The correct answer is B. Spindle fibers attached to the centromeres of each chromosome pair pull the pair apart and each chromosome migrates to one pole of the cell. Asters occur at the poles of the cell and are not attached to the chromosomes, so A is incorrect. Spindle fibers are not attached to the metaphase plate, but to the centromeres; C is not correct. Microtubules make up the spindle but do not cleave the cell, so D is not correct.

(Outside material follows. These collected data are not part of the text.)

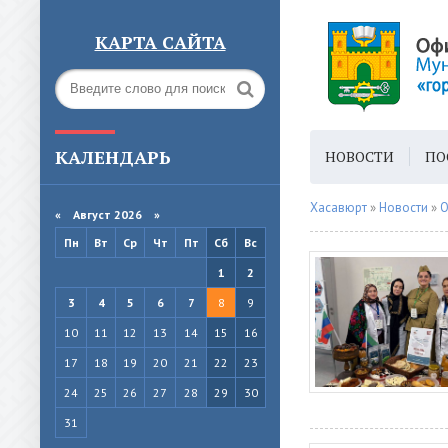
КАРТА САЙТА
КАЛЕНДАРЬ
НОВОСТИ
ПО
ГОРОДСКАЯ СРЕ
Хасавюрт
»
Новости
»
О
«
Август 2026 »
Пн
Вт
Ср
Чт
Пт
Сб
Вс
1
2
3
4
5
6
7
8
9
10
11
12
13
14
15
16
17
18
19
20
21
22
23
24
25
26
27
28
29
30
31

In plants, daughter cells are separated by the formation of a

  1. cell plate.
  2. Golgi apparatus.
  3. lignin-filled membrane.
  4. cellulose membrane.

Reveal Answer

The correct answer is A. A cell plate grows between the two daughter cells, eventually attaching to the cell membrane and dividing the two cells. B is not correct because it is not the Golgi bodies that create the cell plate, though they create the vesicles that begin to form the plate. The cell plate is made of membranous vesicles that eventually fill with pectin. They do not contain lignin, so C is incorrect. Cellulose gives a cell wall some of its rigidity. It is not part of a plant cell’s membranes, so D is not correct.

Cytokinesis is the

  1. creation of a new cell membrane.
  2. splitting of the cytoplasm.
  3. the formation of the new nuclear envelope.
  4. rupturing of the plasma membrane.

Reveal Answer

The correct answer is B. The pinching inward of the membrane in animal cells or the creation of a cell plate in plant cells separates the cytoplasm in the two daughter cells. The cell membrane in an animal cell pinches inward, and no new membrane forms, so A in not correct. A new nuclear envelope does form in the daughter cells, but this is not part of cytokinesis, so C is incorrect. The plasma membrane does not rupture, but creates a groove or cleavage in the middle of the cell as the daughter cells form, so D is not correct.

Summary

  • Plant cells share many characteristics with animal cells, including: a plasma membrane, cytoplasm, and organelles.
  • Plant cells also have unique characteristics, most notably the cell wall made of cellulose that surrounds the inner plasma membrane, and chloroplasts used for photosynthesis.